Şehirde sıkılmamanız için bir sürü sebep var. Bir kere her yer müze. Oyuncak müzesi tüm o sanat müzelerinin yanında görmeniz gereken yerlerden biri mesela. Kafka'nın evini de ziyaret etmelisiniz.

En önce görmeniz gereken yer Astronomik Saat Kulesi. Şehrin merkezinde sayılır, Çek'ler o bölgeye "Eski Şehir" diyorlar. Mustek metro durağında inip yürüyerek buraya ulaşabilirsiniz. Astronomik saati mutlaka görmelisiniz. 15. yüzyılda yapılmış bu kocaman saat. Her saat başı çanlar çalıyor ve saatin duvarındaki pencereler açılarak oradan din adamlarının minik kuklaları çıkıp halkı selamlıyor. Herkes saat vurduğunda başlarını bu saate çevirmiş oradaki olan biteni izliyor. Hem saati gösteriyor, hem de dünyanın, ayın ve güneşin konumlarını.

Aynı zamanda Eski Şehir Meydanı'nda birçok küçük dükkân var. Buradan alışveriş yapmanızı pek tavsiye etmem, hediyelik eşyalar bolca mevcut ama biraz pahalı. Turistik mekân olduğu için bir magnetin fiyatı 3-4 katına çıkabiliyor.

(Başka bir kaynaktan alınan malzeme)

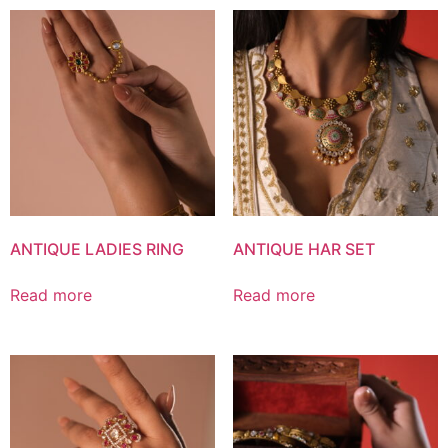
ANTIQUE LADIES RING
ANTIQUE HAR SET
Read more
Read more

St.Vitus Katedrali, Prag'taki şaheser binalardan sadece biri. O kadar gotik bir katedral ki böyle bir eseri gördüğünüzde hayretler içinde kalabilirsiniz.

Vltava nehri boyunca yükselen görkemli binalar harika. Aynı zamanda burada sizi bekleyen turistik tekneler var. Nehir turu atarken şehri daha iyi görebilirsiniz, harika fotoğraflar çekebilirsiniz.

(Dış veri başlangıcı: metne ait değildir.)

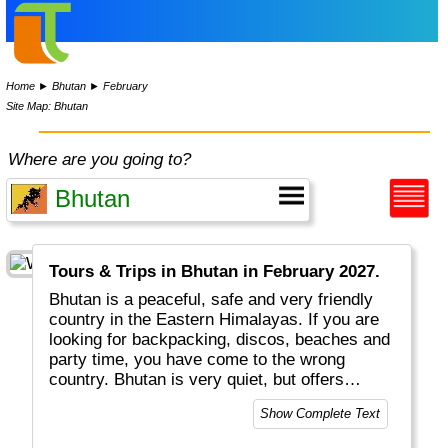
Home
►
Bhutan
►
February
Site Map: Bhutan
Where are you going to?
Tours & Trips in Bhutan in February 2027.
Bhutan is a peaceful, safe and very friendly
country in the Eastern Himalayas. If you are
looking for backpacking, discos, beaches and
party time, you have come to the wrong
country. Bhutan is very quiet, but offers
magnificent monasteries, great scenery and
Show Complete Text
excellent (!) hotels. People love their royal
family. TRADITION is written in capitals (e.g.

Eski Şehir Meydanı ile Vltava Nehri arasında bir de Yahudi Mahallesi var, burada Avrupa'nın en eski Sinagog'unu görebilirsiniz. Bir de Yahudi Müzesi var ki, o da yine görmeniz gereken yerlerden biri.

Vltava nehri üzerinde birçok köprü var. Yukarıda da belirttiğim gibi tekne turu Prag'ın olmazsa olmazlarından. Nehir boyunca bir sürü güzel bina ve köprü var, hepsi de birbirinden görkemli. 15.yy'da yapılmış olan  meşhur Charles Bridge'i de görmeniz şart. Bu köprü de araç trafiği yok, çok güzel fotoğraflar çekebilirsiniz köprü üstünden.

Gitmişken bir klasik müzik konseri izleseniz fena olmaz. Ben klasik müzikten hiç haz etmediğimden Hard Rock Cafe'de takıldık.

Yeme-İçme

Prag'ta en çok et tüketiyorlar. Ağırlıklı olarak ördek, domuz ve dana. Bunu sevmezseniz fast food zincirleri orada da var, biz Kentucky'ye demir atmıştık:)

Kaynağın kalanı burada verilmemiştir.